# What is expected
Without including any images, output the listing below exactly.
++++++
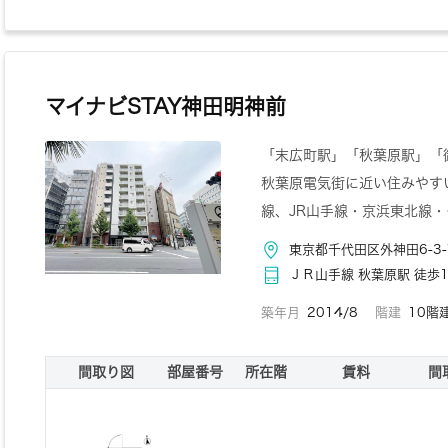
マイナビSTAY神田明神前
「末広町駅」「秋葉原駅」「
秋葉原電気街に近い住みやす
線、JR山手線・京浜東北線・
東京都千代田区外神田6-3-
ＪＲ山手線 秋葉原駅 徒歩
築年月
2014/8
階建
10階
間取り図
部屋番号
所在階
賃料
間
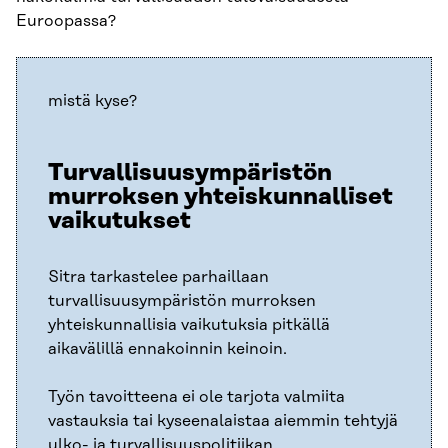
Euroopassa?
mistä kyse?
Turvallisuusympäristön
murroksen yhteiskunnalliset
vaikutukset
Sitra tarkastelee parhaillaan
turvallisuusympäristön murroksen
yhteiskunnallisia vaikutuksia pitkällä
aikavälillä ennakoinnin keinoin.
Työn tavoitteena ei ole tarjota valmiita
vastauksia tai kyseenalaistaa aiemmin tehtyjä
ulko- ja turvallisuuspolitiikan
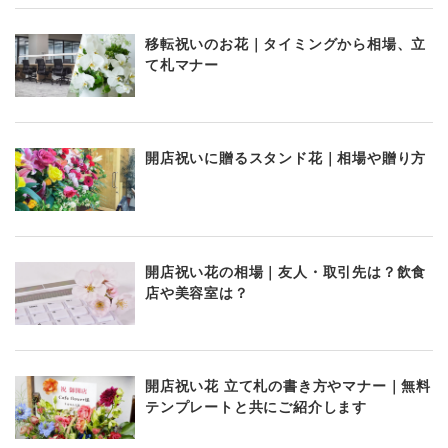
移転祝いのお花｜タイミングから相場、立
て札マナー
開店祝いに贈るスタンド花｜相場や贈り方
開店祝い花の相場｜友人・取引先は？飲食
店や美容室は？
開店祝い花 立て札の書き方やマナー｜無料
テンプレートと共にご紹介します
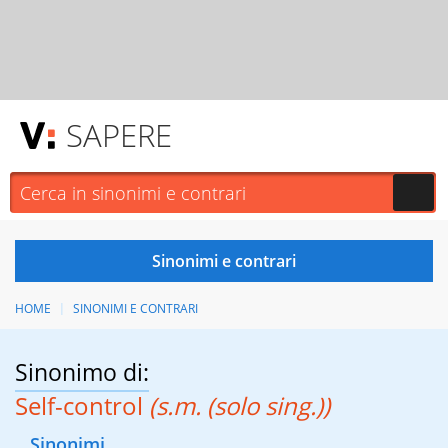
SAPERE
HOME
SINONIMI E CONTRARI
Sinonimo di:
Self-control
(s.m. (solo sing.))
Sinonimi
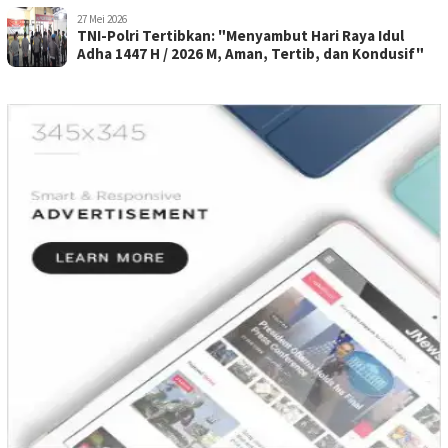
27 Mei 2026
TNI-Polri Tertibkan: "Menyambut Hari Raya Idul
Adha 1447 H / 2026 M, Aman, Tertib, dan Kondusif"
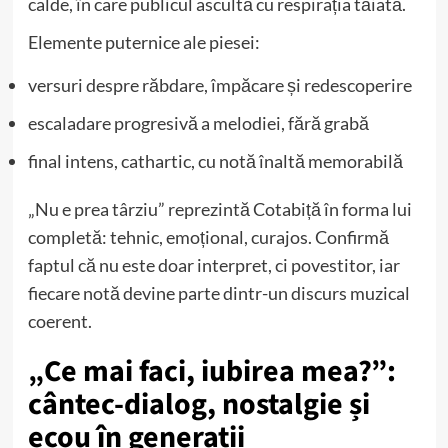
calde, în care publicul ascultă cu respirația tăiată.
Elemente puternice ale piesei:
versuri despre răbdare, împăcare și redescoperire
escaladare progresivă a melodiei, fără grabă
final intens, cathartic, cu notă înaltă memorabilă
„Nu e prea târziu” reprezintă Cotabiță în forma lui
completă: tehnic, emoțional, curajos. Confirmă
faptul că nu este doar interpret, ci povestitor, iar
fiecare notă devine parte dintr-un discurs muzical
coerent.
„Ce mai faci, iubirea mea?”:
cântec-dialog, nostalgie și
ecou în generații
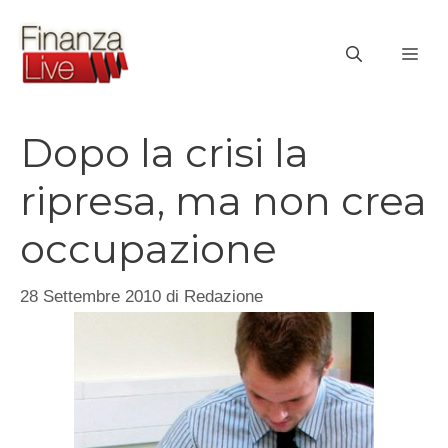
Vai
al
ME
contenuto
Dopo la crisi la
ripresa, ma non crea
occupazione
28 Settembre 2010
di
Redazione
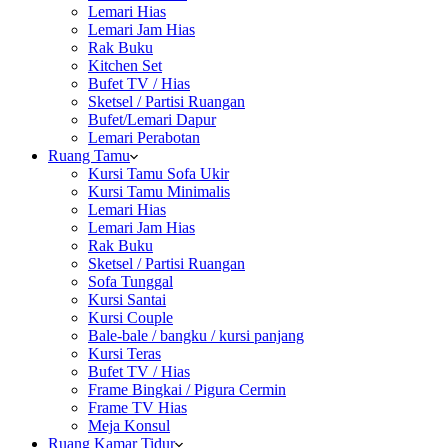
Lemari Hias
Lemari Jam Hias
Rak Buku
Kitchen Set
Bufet TV / Hias
Sketsel / Partisi Ruangan
Bufet/Lemari Dapur
Lemari Perabotan
Ruang Tamu
Kursi Tamu Sofa Ukir
Kursi Tamu Minimalis
Lemari Hias
Lemari Jam Hias
Rak Buku
Sketsel / Partisi Ruangan
Sofa Tunggal
Kursi Santai
Kursi Couple
Bale-bale / bangku / kursi panjang
Kursi Teras
Bufet TV / Hias
Frame Bingkai / Pigura Cermin
Frame TV Hias
Meja Konsul
Ruang Kamar Tidur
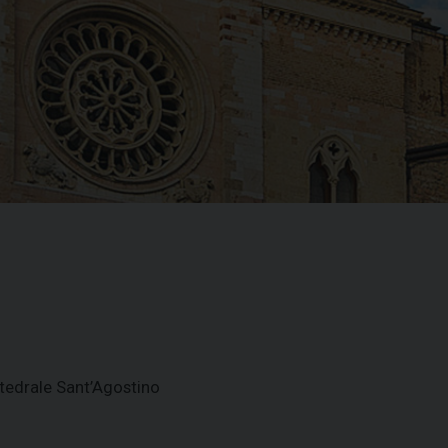
tedrale Sant’Agostino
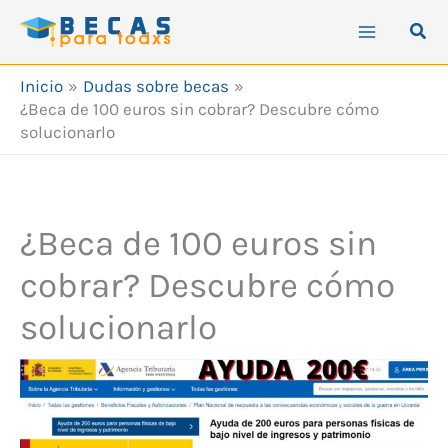
Ir
Busc
al
contenido
Inicio
Dudas sobre becas
¿Beca de 100 euros sin cobrar? Descubre cómo
solucionarlo
¿Beca de 100 euros sin
cobrar? Descubre cómo
solucionarlo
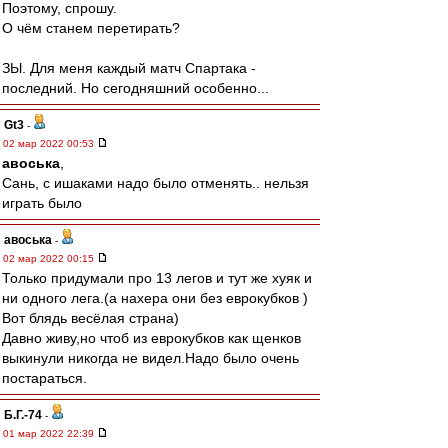
Поэтому, спрошу.
О чём станем перетирать?
ЗЫ. Для меня каждый матч Спартака -
последний. Но сегодняшний особенно...
Gt3
-
02 мар 2022 00:53
авоська
,
Сань, с ишаками надо было отменять.. нельзя
играть было
авоська
-
02 мар 2022 00:15
Только придумали про 13 легов и тут же хуяк и
ни одного лега.(а нахера они без еврокубков )
Вот блядь весёлая страна)
Давно живу,но чтоб из еврокубков как щенков
выкинули никогда не видел.Надо было очень
постараться.
Б.Г.-74
-
01 мар 2022 22:39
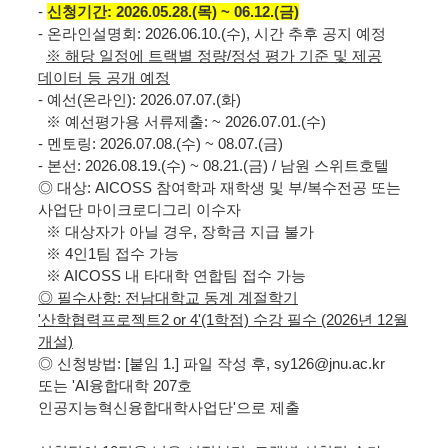
-
신청기간: 2026.05.28.(목) ~ 06.12.(금)
- 온라인설명회: 2026.06.10.(수), 시간 추후 공지 예정
※ 해당 일정에 트랙별 정량/정성 평가 기준 및 제공
데이터 등 공개 예정
- 예선(온라인): 2026.07.07.(화)
※ 예선평가용 서류제출: ~ 2026.07.01.(수)
- 멘토링: 2026.07.08.(수) ~ 08.07.(금)
- 본선: 2026.08.19.(수) ~ 08.21.(금) / 남원 스위트호텔
◎ 대상: AICOSS 참여학과 재학생 및 부/복수전공 또는
사업단 마이크로디그리 이수자
※ 대상자가 아닐 경우, 장학금 지급 불가
※ 4인1팀 접수 가능
※ AICOSS 내 타대학 연합팀 접수 가능
◎ 필수사항: 전남대학교 동계 계절학기
'산학협력프로젝트2 or 4'(1학점) 수강 필수 (2026년 12월
개설)
◎ 신청방법: [붙임 1.] 파일 작성 후, sy126@jnu.ac.kr
또는 'AI융합대학 207호
인공지능혁신융합대학사업단'으로 제출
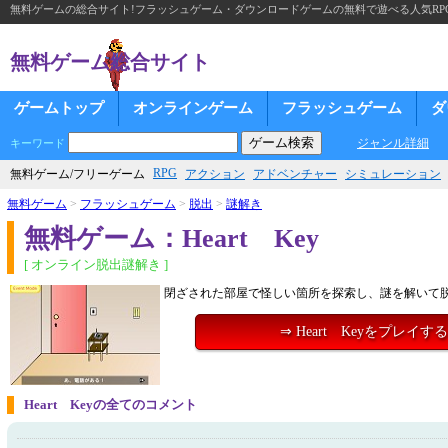
無料ゲームの総合サイト!フラッシュゲーム・ダウンロードゲームの無料で遊べる人気RP
無料ゲーム総合サイト
ゲームトップ
オンラインゲーム
フラッシュゲーム
ダ
ジャンル詳細
キーワード
RPG
無料ゲーム/フリーゲーム
アクション
アドベンチャー
シミュレーション
無料ゲーム
>
フラッシュゲーム
>
脱出
>
謎解き
無料ゲーム：Heart Key
[ オンライン脱出謎解き ]
閉ざされた部屋で怪しい箇所を探索し、謎を解いて
⇒ Heart Keyをプレイする
Heart Keyの全てのコメント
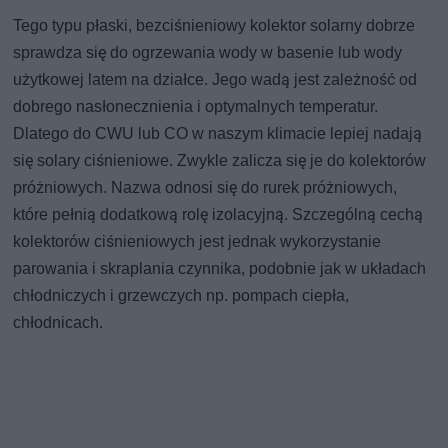
Tego typu płaski, bezciśnieniowy kolektor solarny dobrze
sprawdza się do ogrzewania wody w basenie lub wody
użytkowej latem na działce. Jego wadą jest zależność od
dobrego nasłonecznienia i optymalnych temperatur.
Dlatego do CWU lub CO w naszym klimacie lepiej nadają
się solary ciśnieniowe. Zwykle zalicza się je do kolektorów
próżniowych. Nazwa odnosi się do rurek próżniowych,
które pełnią dodatkową rolę izolacyjną. Szczególną cechą
kolektorów ciśnieniowych jest jednak wykorzystanie
parowania i skraplania czynnika, podobnie jak w układach
chłodniczych i grzewczych np. pompach ciepła,
chłodnicach.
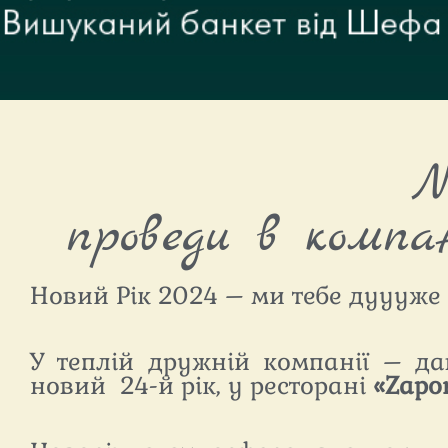
N
проведи в компан
Новий Рік 2024 – ми тебе дуууже
У теплій дружній компанії – да
новий 24-й рік, у ресторані
«
Zapo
++++++
# Written solution
マイナビSTAY神田明神前
「末広町駅」「秋葉原駅」「
秋葉原電気街に近い住みやす
線、JR山手線・京浜東北線・
東京都千代田区外神田6-3-
ＪＲ山手線 秋葉原駅 徒歩
築年月
2014/8
階建
10階
間取り図
部屋番号
所在階
賃料
間
Euroopassa?
mistä kyse?
Turvallisuusympäristön
murroksen yhteiskunnalliset
vaikutukset
Sitra tarkastelee parhaillaan
turvallisuusympäristön murroksen
yhteiskunnallisia vaikutuksia pitkällä
aikavälillä ennakoinnin keinoin.
Työn tavoitteena ei ole tarjota valmiita
vastauksia tai kyseenalaistaa aiemmin tehtyjä
ulko- ja turvallisuuspolitiikan
移転祝いのお花｜タイミングから相場、立
て札マナー
開店祝いに贈るスタンド花｜相場や贈り方
開店祝い花の相場｜友人・取引先は？飲食
店や美容室は？
開店祝い花 立て札の書き方やマナー｜無料
テンプレートと共にご紹介します
SAPERE
HOME
SINONIMI E CONTRARI
Sinonimo di:
Self-control
(s.m. (solo sing.))
Sinonimi
27 Mei 2026
TNI-Polri Tertibkan: "Menyambut Hari Raya Idul
Adha 1447 H / 2026 M, Aman, Tertib, dan Kondusif"
calde, în care publicul ascultă cu respirația tăiată.
Elemente puternice ale piesei:
versuri despre răbdare, împăcare și redescoperire
escaladare progresivă a melodiei, fără grabă
final intens, cathartic, cu notă înaltă memorabilă
„Nu e prea târziu” reprezintă Cotabiță în forma lui
completă: tehnic, emoțional, curajos. Confirmă
faptul că nu este doar interpret, ci povestitor, iar
fiecare notă devine parte dintr-un discurs muzical
coerent.
„Ce mai faci, iubirea mea?”:
cântec-dialog, nostalgie și
ecou în generații
Vai
al
ME
contenuto
Dopo la crisi la
ripresa, ma non crea
occupazione
28 Settembre 2010
di
Redazione
Lemari Hias
Lemari Jam Hias
Rak Buku
Kitchen Set
Bufet TV / Hias
Sketsel / Partisi Ruangan
Bufet/Lemari Dapur
Lemari Perabotan
Ruang Tamu
Kursi Tamu Sofa Ukir
Kursi Tamu Minimalis
Lemari Hias
Lemari Jam Hias
Rak Buku
Sketsel / Partisi Ruangan
Sofa Tunggal
Kursi Santai
Kursi Couple
Bale-bale / bangku / kursi panjang
Kursi Teras
Bufet TV / Hias
Frame Bingkai / Pigura Cermin
Frame TV Hias
Meja Konsul
Ruang Kamar Tidur
tedrale Sant’Agostino
Ir
Busc
al
contenido
Inicio
Dudas sobre becas
¿Beca de 100 euros sin cobrar? Descubre cómo
solucionarlo
¿Beca de 100 euros sin
cobrar? Descubre cómo
solucionarlo
Поэтому, спрошу.
О чём станем перетирать?
ЗЫ. Для меня каждый матч Спартака -
последний. Но сегодняшний особенно...
Gt3
-
02 мар 2022 00:53
авоська
,
Сань, с ишаками надо было отменять.. нельзя
играть было
авоська
-
02 мар 2022 00:15
Только придумали про 13 легов и тут же хуяк и
ни одного лега.(а нахера они без еврокубков )
Вот блядь весёлая страна)
Давно живу,но чтоб из еврокубков как щенков
выкинули никогда не видел.Надо было очень
постараться.
Б.Г.-74
-
01 мар 2022 22:39
-
신청기간: 2026.05.28.(목) ~ 06.12.(금)
- 온라인설명회: 2026.06.10.(수), 시간 추후 공지 예정
※ 해당 일정에 트랙별 정량/정성 평가 기준 및 제공
데이터 등 공개 예정
- 예선(온라인): 2026.07.07.(화)
※ 예선평가용 서류제출: ~ 2026.07.01.(수)
- 멘토링: 2026.07.08.(수) ~ 08.07.(금)
- 본선: 2026.08.19.(수) ~ 08.21.(금) / 남원 스위트호텔
◎ 대상: AICOSS 참여학과 재학생 및 부/복수전공 또는
사업단 마이크로디그리 이수자
※ 대상자가 아닐 경우, 장학금 지급 불가
※ 4인1팀 접수 가능
※ AICOSS 내 타대학 연합팀 접수 가능
◎ 필수사항: 전남대학교 동계 계절학기
'산학협력프로젝트2 or 4'(1학점) 수강 필수 (2026년 12월
개설)
◎ 신청방법: [붙임 1.] 파일 작성 후, sy126@jnu.ac.kr
또는 'AI융합대학 207호
인공지능혁신융합대학사업단'으로 제출
無料ゲームの総合サイト!フラッシュゲーム・ダウンロードゲームの無料で遊べる人気RP
無料ゲーム総合サイト
ゲームトップ
オンラインゲーム
フラッシュゲーム
ダ
ジャンル詳細
キーワード
RPG
無料ゲーム/フリーゲーム
アクション
アドベンチャー
シミュレーション
無料ゲーム
>
フラッシュゲーム
>
脱出
>
謎解き
無料ゲーム：Heart Key
[ オンライン脱出謎解き ]
閉ざされた部屋で怪しい箇所を探索し、謎を解いて
⇒ Heart Keyをプレイする
Heart Keyの全てのコメント
Tego typu płaski, bezciśnieniowy kolektor solarny dobrze
sprawdza się do ogrzewania wody w basenie lub wody
użytkowej latem na działce. Jego wadą jest zależność od
dobrego nasłonecznienia i optymalnych temperatur.
Dlatego do CWU lub CO w naszym klimacie lepiej nadają
się solary ciśnieniowe. Zwykle zalicza się je do kolektorów
próżniowych. Nazwa odnosi się do rurek próżniowych,
które pełnią dodatkową rolę izolacyjną. Szczególną cechą
kolektorów ciśnieniowych jest jednak wykorzystanie
parowania i skraplania czynnika, podobnie jak w układach
chłodniczych i grzewczych np. pompach ciepła,
chłodnicach.
N
проведи в компан
Новий Рік 2024 – ми тебе дуууже
У теплій дружній компанії – да
новий 24-й рік, у ресторані
«
Zapo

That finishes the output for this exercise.